The task -> Go through the entries that follow and count every line with the string "Size". Reply with the number only.

*** Data ***

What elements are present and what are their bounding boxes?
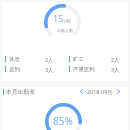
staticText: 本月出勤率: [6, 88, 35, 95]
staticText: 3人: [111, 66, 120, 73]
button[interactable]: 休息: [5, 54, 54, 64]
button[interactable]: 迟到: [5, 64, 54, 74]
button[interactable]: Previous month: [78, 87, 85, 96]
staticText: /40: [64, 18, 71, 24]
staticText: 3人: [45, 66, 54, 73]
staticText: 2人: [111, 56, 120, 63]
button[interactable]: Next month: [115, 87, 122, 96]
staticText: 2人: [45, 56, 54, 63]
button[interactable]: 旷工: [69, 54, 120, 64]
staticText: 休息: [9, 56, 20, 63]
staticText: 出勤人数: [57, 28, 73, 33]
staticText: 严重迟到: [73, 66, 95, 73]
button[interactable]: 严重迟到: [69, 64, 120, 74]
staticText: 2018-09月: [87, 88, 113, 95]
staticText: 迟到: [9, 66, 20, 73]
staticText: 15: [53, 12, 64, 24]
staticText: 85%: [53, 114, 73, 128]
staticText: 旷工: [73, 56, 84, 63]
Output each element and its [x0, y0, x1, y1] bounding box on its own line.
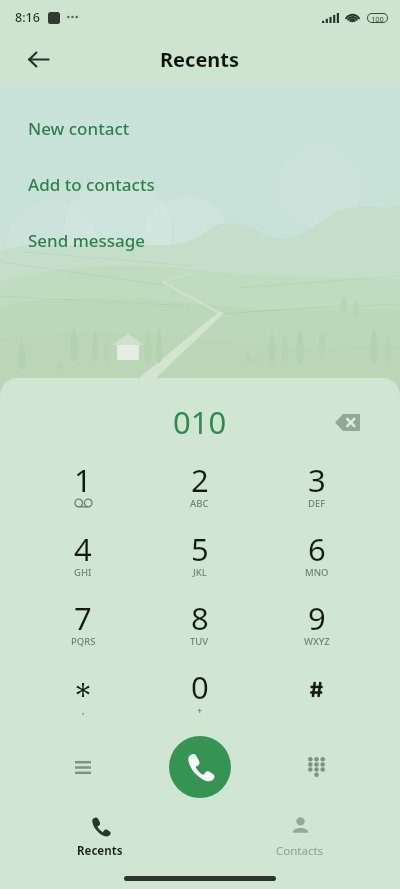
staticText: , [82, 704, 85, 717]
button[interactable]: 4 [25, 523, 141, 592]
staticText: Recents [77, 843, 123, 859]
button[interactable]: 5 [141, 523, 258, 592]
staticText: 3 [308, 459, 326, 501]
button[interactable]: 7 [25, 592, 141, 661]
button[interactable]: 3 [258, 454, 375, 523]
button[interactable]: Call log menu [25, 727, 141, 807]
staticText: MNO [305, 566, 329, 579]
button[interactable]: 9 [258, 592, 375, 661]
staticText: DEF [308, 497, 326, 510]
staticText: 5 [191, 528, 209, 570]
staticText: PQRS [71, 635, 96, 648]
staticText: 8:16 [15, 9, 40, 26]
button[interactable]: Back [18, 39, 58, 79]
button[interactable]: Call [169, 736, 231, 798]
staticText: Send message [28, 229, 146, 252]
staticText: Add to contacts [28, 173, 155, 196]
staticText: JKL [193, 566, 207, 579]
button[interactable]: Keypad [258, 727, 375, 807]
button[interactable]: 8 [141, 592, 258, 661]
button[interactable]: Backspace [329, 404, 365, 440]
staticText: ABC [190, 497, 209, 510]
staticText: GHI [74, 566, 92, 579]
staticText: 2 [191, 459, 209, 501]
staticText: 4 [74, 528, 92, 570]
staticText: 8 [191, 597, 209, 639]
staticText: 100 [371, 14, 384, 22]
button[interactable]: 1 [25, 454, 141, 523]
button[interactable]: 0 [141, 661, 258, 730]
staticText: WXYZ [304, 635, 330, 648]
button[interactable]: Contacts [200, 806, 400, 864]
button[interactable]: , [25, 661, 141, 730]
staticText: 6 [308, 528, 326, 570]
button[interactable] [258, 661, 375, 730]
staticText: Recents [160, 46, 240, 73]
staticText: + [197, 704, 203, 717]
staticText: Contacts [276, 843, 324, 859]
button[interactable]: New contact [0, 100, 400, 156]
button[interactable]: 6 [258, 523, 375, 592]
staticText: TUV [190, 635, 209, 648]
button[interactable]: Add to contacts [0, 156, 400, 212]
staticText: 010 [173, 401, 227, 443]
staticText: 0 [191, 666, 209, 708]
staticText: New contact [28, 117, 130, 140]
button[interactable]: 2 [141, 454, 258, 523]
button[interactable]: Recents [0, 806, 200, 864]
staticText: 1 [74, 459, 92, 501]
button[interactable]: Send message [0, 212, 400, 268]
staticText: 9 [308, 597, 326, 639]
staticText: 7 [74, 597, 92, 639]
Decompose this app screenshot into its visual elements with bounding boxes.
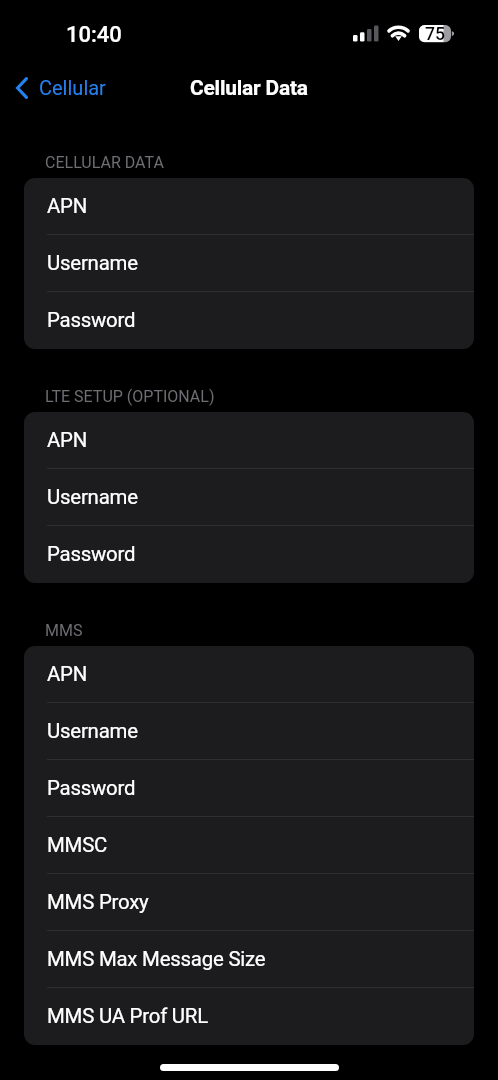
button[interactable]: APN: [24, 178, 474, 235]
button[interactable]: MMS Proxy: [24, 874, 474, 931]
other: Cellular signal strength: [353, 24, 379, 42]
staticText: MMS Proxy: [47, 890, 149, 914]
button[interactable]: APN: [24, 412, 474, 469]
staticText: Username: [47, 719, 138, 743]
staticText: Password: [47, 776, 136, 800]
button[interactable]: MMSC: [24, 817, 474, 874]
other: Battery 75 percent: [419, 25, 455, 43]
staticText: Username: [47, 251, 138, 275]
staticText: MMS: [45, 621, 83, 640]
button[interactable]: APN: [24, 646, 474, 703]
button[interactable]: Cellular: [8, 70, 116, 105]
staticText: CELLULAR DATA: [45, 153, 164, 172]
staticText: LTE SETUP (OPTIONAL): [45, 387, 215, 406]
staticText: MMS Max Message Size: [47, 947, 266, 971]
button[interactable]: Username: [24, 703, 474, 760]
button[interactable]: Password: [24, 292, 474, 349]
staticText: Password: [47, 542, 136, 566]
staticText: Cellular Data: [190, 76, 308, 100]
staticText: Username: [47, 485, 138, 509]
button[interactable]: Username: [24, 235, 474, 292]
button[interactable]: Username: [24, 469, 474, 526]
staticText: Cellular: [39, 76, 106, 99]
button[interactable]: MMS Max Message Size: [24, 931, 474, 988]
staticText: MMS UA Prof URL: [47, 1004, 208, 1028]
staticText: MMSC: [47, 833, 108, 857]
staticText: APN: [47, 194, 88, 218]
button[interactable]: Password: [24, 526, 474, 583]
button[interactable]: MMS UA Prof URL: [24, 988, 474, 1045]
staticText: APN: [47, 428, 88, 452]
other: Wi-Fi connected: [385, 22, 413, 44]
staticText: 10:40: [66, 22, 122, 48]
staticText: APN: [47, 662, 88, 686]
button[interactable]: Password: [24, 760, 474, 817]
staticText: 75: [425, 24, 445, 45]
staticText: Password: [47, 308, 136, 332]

*** End of Data ***

Response to this task -> 2